I believe grief is intensely personal. This is my grief. Don't tell me how I should be doing it. Don't tell me what's right or what's wrong. I'm doing it my way, in my time.

I believe grief is affecting me in many ways. I am being affected spiritually, physically, emotionally, socially and mentally. If I'm not acting like my old self, it's because I'm not my old self and some days even I don't understand myself.

I believe I will be affected in some way by this loss for the rest of my life. As I get older, I will have new insights into what this death means to me. My loved one will continue to be part of my life and influence me until the day I die.

I believe I am being changed by this process. I see life differently. Some things that were once important to me aren't.
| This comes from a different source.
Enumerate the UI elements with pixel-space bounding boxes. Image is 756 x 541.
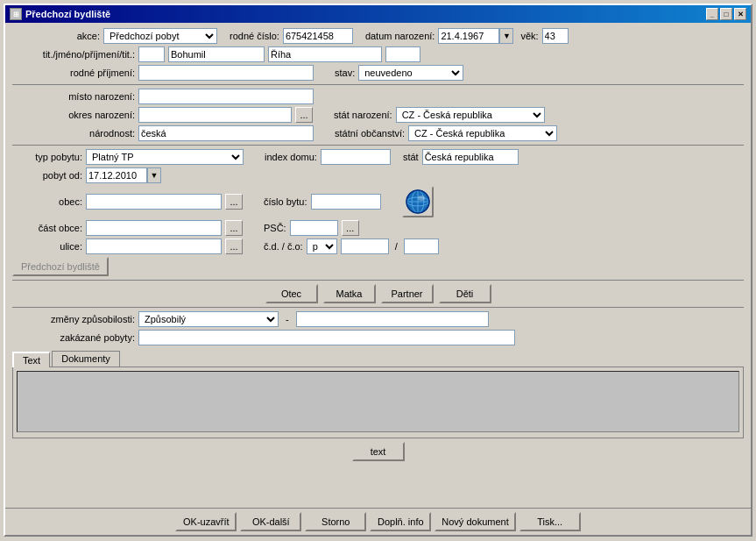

Some things I used to pay little or no attention to, are now important. I think a new "ME" is emerging, so don't be surprised - and don't stand in the way.

1 comment:

  1. Death is a dirty word in our society. We don't talk about it, except in whispers. It's something we "protect" our children from experiencing. Is it any wonder we grow up not knowing how to help a friend who loses a loved one, even if the only help we have to offer is not saying something stupid or insensitive?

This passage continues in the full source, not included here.